Work task: Please copy exactly the part of the records below that opens with the line containing "Basant Panchami" and closes with the line containing "almacenes logísticos, talleres", leaving out any pictures.
# # # # #
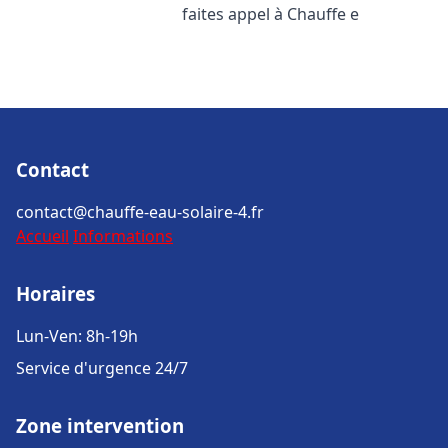
faites appel à Chauffe e
Contact
contact@chauffe-eau-solaire-4.fr
Accueil
Informations
Horaires
Lun-Ven: 8h-19h
Service d'urgence 24/7
Zone intervention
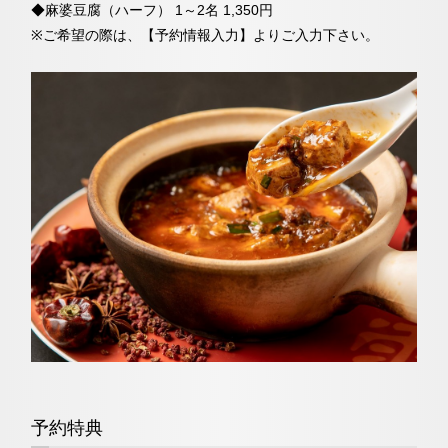
◆麻婆豆腐（ハーフ） 1～2名 1,350円
※ご希望の際は、【予約情報入力】よりご入力下さい。
予約特典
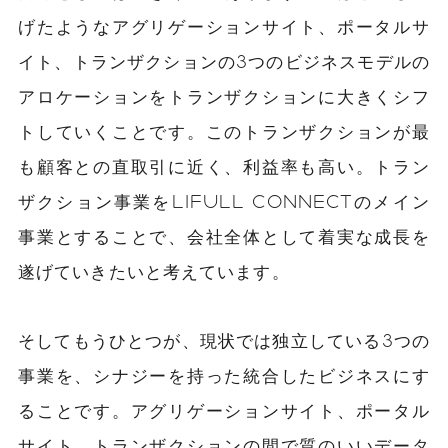
げたようなアグリゲーションサイト、ポータルサ
イト、トランザクションの3つのビジネスモデルの
アロケーションをトランザクションに大きくシフ
トしていくことです。このトランザクションが最
も顧客との直取引に近く、利益率も高い。トラン
ザクション事業をLIFULL CONNECTのメイン
事業とすることで、会社全体として着実な成長を
遂げていきたいと考えています。
そしてもうひとつが、現状では独立している3つの
事業を、シナジーを持った統合したビジネスにす
ることです。アグリゲーションサイト、ポータル
サイト、トランザクションの間で質のいいデータ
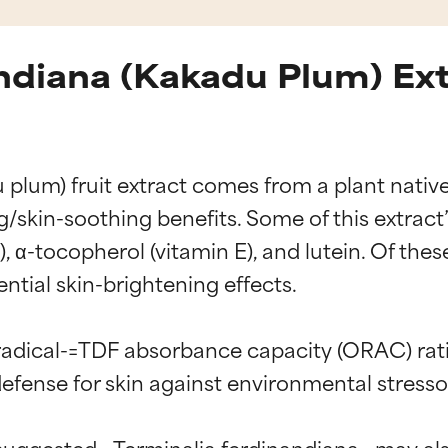
ndiana (Kakadu Plum) Ext
lum) fruit extract comes from a plant native to
ng/skin-soothing benefits. Some of this extra
C), α-tocopherol (vitamin E), and lutein. Of the
ntial skin-brightening effects.

radical-=TDF absorbance capacity (ORAC) rati
defense for skin against environmental stressor
uggested _Terminalia ferdinandiana_ may also 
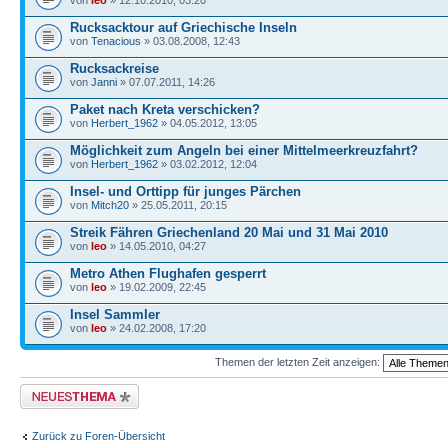
von
leo
» 12.10.2010, 03:20
Rucksacktour auf Griechische Inseln
von
Tenacious
» 03.08.2008, 12:43
Rucksackreise
von
Janni
» 07.07.2011, 14:26
Paket nach Kreta verschicken?
von
Herbert_1962
» 04.05.2012, 13:05
Möglichkeit zum Angeln bei einer Mittelmeerkreuzfahrt?
von
Herbert_1962
» 03.02.2012, 12:04
Insel- und Orttipp für junges Pärchen
von
Mitch20
» 25.05.2011, 20:15
Streik Fähren Griechenland 20 Mai und 31 Mai 2010
von
leo
» 14.05.2010, 04:27
Metro Athen Flughafen gesperrt
von
leo
» 19.02.2009, 22:45
Insel Sammler
von
leo
» 24.02.2008, 17:20
Themen der letzten Zeit anzeigen:
Neues Thema erstellen
Zurück zu Foren-Übersicht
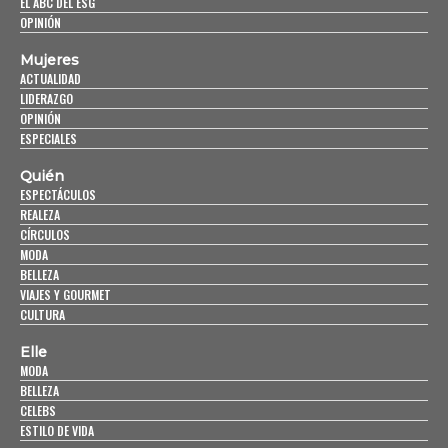
EL ABC DEL ESG
OPINIÓN
Mujeres
ACTUALIDAD
LIDERAZGO
OPINIÓN
ESPECIALES
Quién
ESPECTÁCULOS
REALEZA
CÍRCULOS
MODA
BELLEZA
VIAJES Y GOURMET
CULTURA
Elle
MODA
BELLEZA
CELEBS
ESTILO DE VIDA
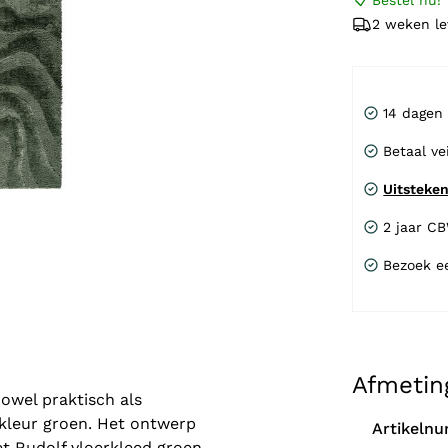
Bestel nu!
2 weken le
14 dagen
Betaal ve
Uitsteke
2 jaar C
Bezoek e
Afmetin
owel praktisch als
de kleur groen. Het ontwerp
Artikeln
et Rudolf vloerkleed groen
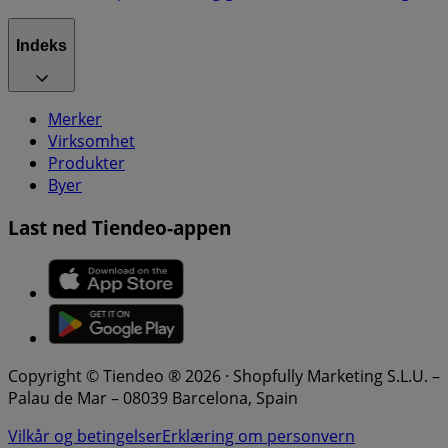
Indeks
Merker
Virksomhet
Produkter
Byer
Last ned Tiendeo-appen
Copyright © Tiendeo ® 2026 · Shopfully Marketing S.L.U. –
Palau de Mar – 08039 Barcelona, Spain
Vilkår og betingelser
Erklæring om personvern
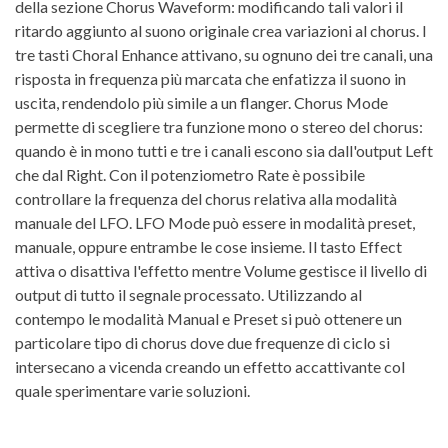
della sezione Chorus Waveform: modificando tali valori il
ritardo aggiunto al suono originale crea variazioni al chorus. I
tre tasti Choral Enhance attivano, su ognuno dei tre canali, una
risposta in frequenza più marcata che enfatizza il suono in
uscita, rendendolo più simile a un flanger. Chorus Mode
permette di scegliere tra funzione mono o stereo del chorus:
quando è in mono tutti e tre i canali escono sia dall'output Left
che dal Right. Con il potenziometro Rate è possibile
controllare la frequenza del chorus relativa alla modalità
manuale del LFO. LFO Mode può essere in modalità preset,
manuale, oppure entrambe le cose insieme. Il tasto Effect
attiva o disattiva l'effetto mentre Volume gestisce il livello di
output di tutto il segnale processato. Utilizzando al
contempo le modalità Manual e Preset si può ottenere un
particolare tipo di chorus dove due frequenze di ciclo si
intersecano a vicenda creando un effetto accattivante col
quale sperimentare varie soluzioni.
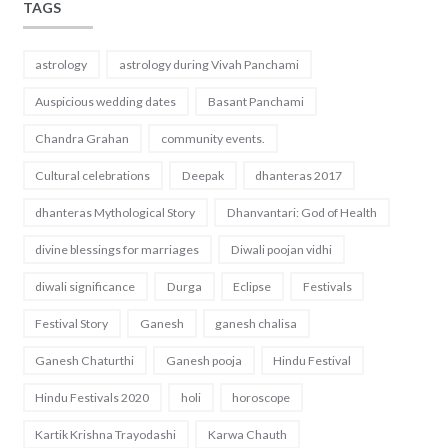
TAGS
astrology
astrology during Vivah Panchami
Auspicious wedding dates
Basant Panchami
Chandra Grahan
community events.
Cultural celebrations
Deepak
dhanteras 2017
dhanteras Mythological Story
Dhanvantari: God of Health
divine blessings for marriages
Diwali poojan vidhi
diwali significance
Durga
Eclipse
Festivals
Festival Story
Ganesh
ganesh chalisa
Ganesh Chaturthi
Ganesh pooja
Hindu Festival
Hindu Festivals 2020
holi
horoscope
Kartik Krishna Trayodashi
Karwa Chauth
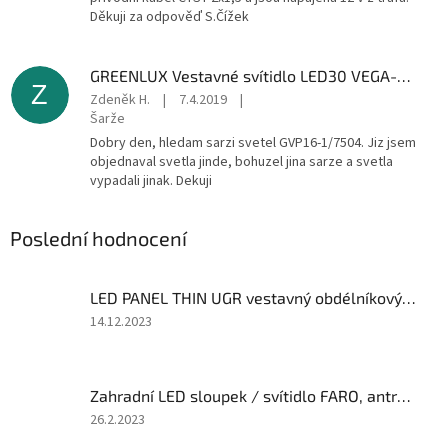
Děkuji za odpověď S.Čížek
GREENLUX Vestavné svítidlo LED30 VEGA-R White 6W NW 3800K GXDW100
Z
Zdeněk H.
|
7.4.2019
|
Šarže
Dobry den, hledam sarzi svetel GVP16-1/7504. Jiz jsem
objednaval svetla jinde, bohuzel jina sarze a svetla
vypadali jinak. Dekuji
Poslední hodnocení
LED PANEL THIN UGR vestavný obdélníkový 1200x300 50W - neutrální (Ra>80)
Hodnocení
14.12.2023
produktu
je
5
Zahradní LED sloupek / svítidlo FARO, antracit
z
5
Hodnocení
26.2.2023
hvězdiček.
produktu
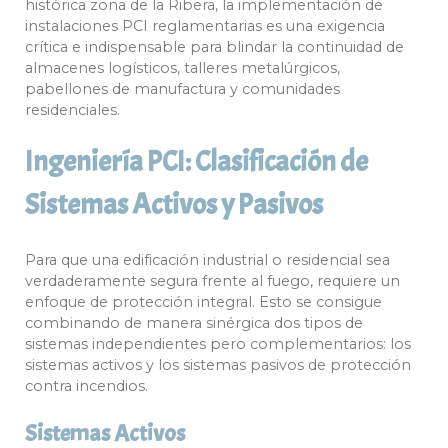
histórica zona de la Ribera, la implementación de
instalaciones PCI reglamentarias es una exigencia
crítica e indispensable para blindar la continuidad de
almacenes logísticos, talleres metalúrgicos,
pabellones de manufactura y comunidades
residenciales.
Ingeniería PCI: Clasificación de
Sistemas Activos y Pasivos
Para que una edificación industrial o residencial sea
verdaderamente segura frente al fuego, requiere un
enfoque de protección integral. Esto se consigue
combinando de manera sinérgica dos tipos de
sistemas independientes pero complementarios: los
sistemas activos y los sistemas pasivos de protección
contra incendios.
Sistemas Activos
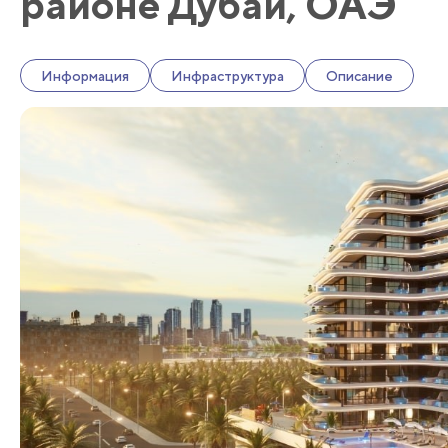
районе Дубай, ОАЭ
Информация
Инфраструктура
Описание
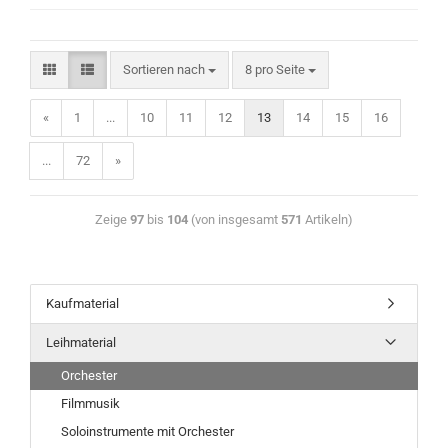
Sortieren nach
8 pro Seite
«
1
...
10
11
12
13
14
15
16
...
72
»
Zeige
97
bis
104
(von insgesamt
571
Artikeln)
Kaufmaterial
Leihmaterial
Orchester
Filmmusik
Soloinstrumente mit Orchester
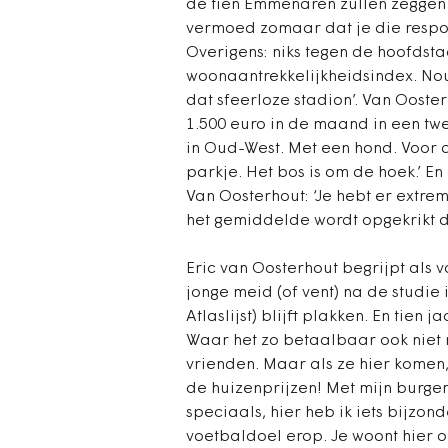
de tien Emmenaren zullen zeggen 
vermoed zomaar dat je die respon
Overigens: niks tegen de hoofdst
woonaantrekkelijkheidsindex. Nou
dat sfeerloze stadion’. Van Ooste
1.500 euro in de maand in een tw
in Oud-West. Met een hond. Voor 
parkje. Het bos is om de hoek.’ En
Van Oosterhout: ‘Je hebt er ext
het gemiddelde wordt opgekrikt 
Eric van Oosterhout begrijpt als
jonge meid (of vent) na de studi
Atlaslijst) blijft plakken. En tien 
Waar het zo betaalbaar ook niet m
vrienden. Maar als ze hier komen, 
de huizenprijzen! Met mijn burgem
speciaals, hier heb ik iets bijzond
voetbaldoel erop. Je woont hier o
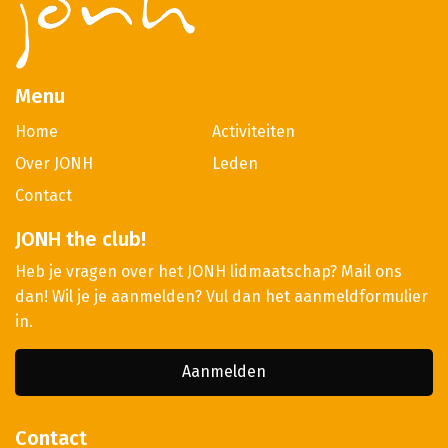
Menu
Home
Activiteiten
Over JONH
Leden
Contact
JONH the club!
Heb je vragen over het JONH lidmaatschap? Mail ons
dan! Wil je je aanmelden? Vul dan het aanmeldformulier
in.
Aanmelden
Contact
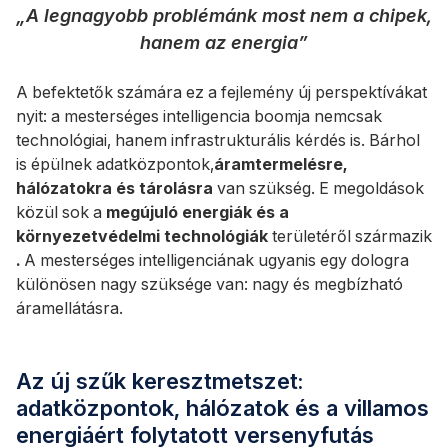
„A legnagyobb problémánk most nem a chipek,
hanem az energia”
A befektetők számára ez a fejlemény új perspektívákat
nyit: a mesterséges intelligencia boomja nemcsak
technológiai, hanem infrastrukturális kérdés is. Bárhol
is épülnek adatközpontok,
áramtermelésre,
hálózatokra és tárolásra
van szükség. E megoldások
közül sok a
megújuló energiák és a
környezetvédelmi technológiák
területéről származik
.
A mesterséges intelligenciának ugyanis egy dologra
különösen nagy szüksége van: nagy és megbízható
áramellátásra.
Az új szűk keresztmetszet:
adatközpontok, hálózatok és a villamos
energiáért folytatott versenyfutás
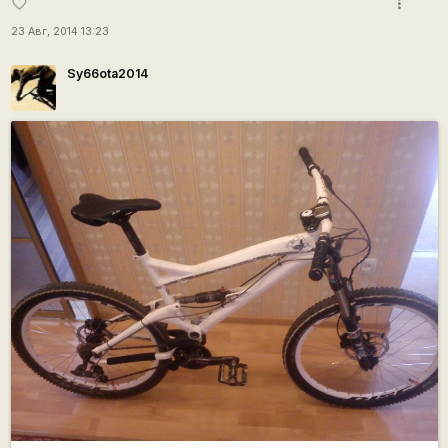
more_vert
favorite_border
23 Авг, 2014 13:23
Sy66ota2014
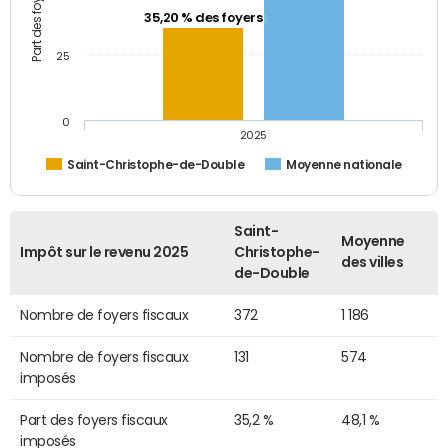
35,20 % des foyers
25
0
2025
Saint-Christophe-de-Double
Moyenne nationale
Saint-
Moyenne
Impôt sur le revenu 2025
Christophe-
des villes
de-Double
Nombre de foyers fiscaux
372
1 186
Nombre de foyers fiscaux
131
574
imposés
Part des foyers fiscaux
35,2 %
48,1 %
imposés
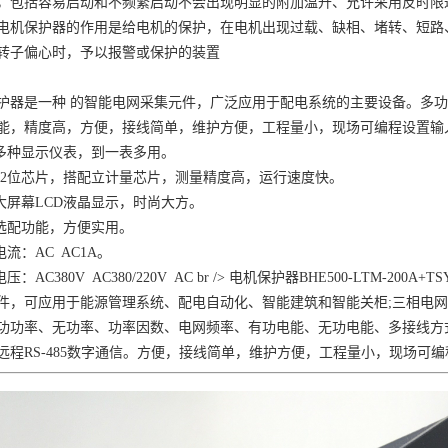
，包括容易启动和不频繁启动不会出现明显的附加温升、允许采用反时限
电机保护器的作用是给电机的保护，在电机出现过载、缺相、堵转、短路
转子偏心时，予以报警或保护的装置
护器是一种
的智能电网采集元件，广泛应用于配电系统的主要设备。多
能，精度高，方便，接线简单，维护方便，工程量小，现场可编程设置输
多种显示仪表，到一表多用。
2
位芯片，搭配立计量芯片，测量精度高，运行速度快。
大屏幕
LCD
液晶显示，时尚大方。
选配功能，方便实用。
电流：
AC AC1A
。
电压：
AC380V AC380/220V AC br />
电机保护器
BHE500-LTM-200A+TSY
件，可应用于能源管理系统、配电自动化、智能建筑和智能关柜
;
三相电网
功功率、无功率、功率因数、电网频率、有功电能、无功电能、多接线方
远程
RS-485
数字通信。方便，接线简单，维护方便，工程量小，现场可编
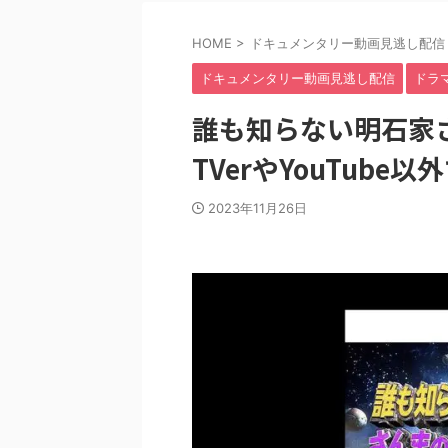
HOME
>
ドキュメンタリー動画見逃し配信
ドキュメンタリー動画見逃し配信
ドラ
誰も知らない明石家さ
TVerやYouTub
2023年11月26日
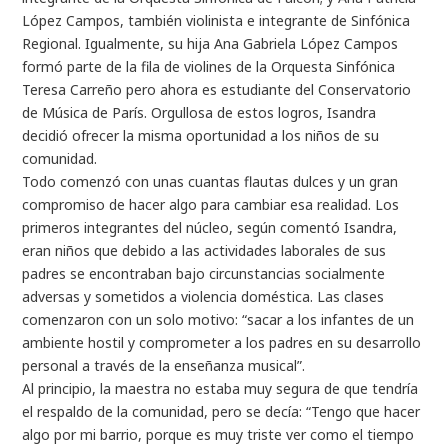
López Campos, también violinista e integrante de Sinfónica
Regional. Igualmente, su hija Ana Gabriela López Campos
formó parte de la fila de violines de la Orquesta Sinfónica
Teresa Carreño pero ahora es estudiante del Conservatorio
de Música de París. Orgullosa de estos logros, Isandra
decidió ofrecer la misma oportunidad a los niños de su
comunidad.
Todo comenzó con unas cuantas flautas dulces y un gran
compromiso de hacer algo para cambiar esa realidad. Los
primeros integrantes del núcleo, según comentó Isandra,
eran niños que debido a las actividades laborales de sus
padres se encontraban bajo circunstancias socialmente
adversas y sometidos a violencia doméstica. Las clases
comenzaron con un solo motivo: “sacar a los infantes de un
ambiente hostil y comprometer a los padres en su desarrollo
personal a través de la enseñanza musical”.
Al principio, la maestra no estaba muy segura de que tendría
el respaldo de la comunidad, pero se decía: “Tengo que hacer
algo por mi barrio, porque es muy triste ver como el tiempo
# # # # #
Answer for this exercise:
Basant Panchami
Chandra Grahan
community events.
Cultural celebrations
Deepak
dhanteras 2017
dhanteras Mythological Story
Dhanvantari: God of Health
divine blessings for marriages
Diwali poojan vidhi
diwali significance
Durga
Eclipse
Festivals
Festival Story
Ganesh
ganesh chalisa
Ganesh Chaturthi
Ganesh pooja
Hindu Festival
Hindu Festivals 2020
holi
horoscope
Kartik Krishna Trayodashi
Karwa Chauth
Děkuji za odpověď S.Čížek
GREENLUX Vestavné svítidlo LED30 VEGA-R White 6W NW 3800K GXDW100
Z
Zdeněk H.
|
7.4.2019
|
Šarže
Dobry den, hledam sarzi svetel GVP16-1/7504. Jiz jsem
objednaval svetla jinde, bohuzel jina sarze a svetla
vypadali jinak. Dekuji
Poslední hodnocení
LED PANEL THIN UGR vestavný obdélníkový 1200x300 50W - neutrální (Ra>80)
Hodnocení
14.12.2023
produktu
je
5
Zahradní LED sloupek / svítidlo FARO, antracit
z
5
Hodnocení
26.2.2023
hvězdiček.
produktu
histórica zona de la Ribera, la implementación de
instalaciones PCI reglamentarias es una exigencia
crítica e indispensable para blindar la continuidad de
almacenes logísticos, talleres metalúrgicos,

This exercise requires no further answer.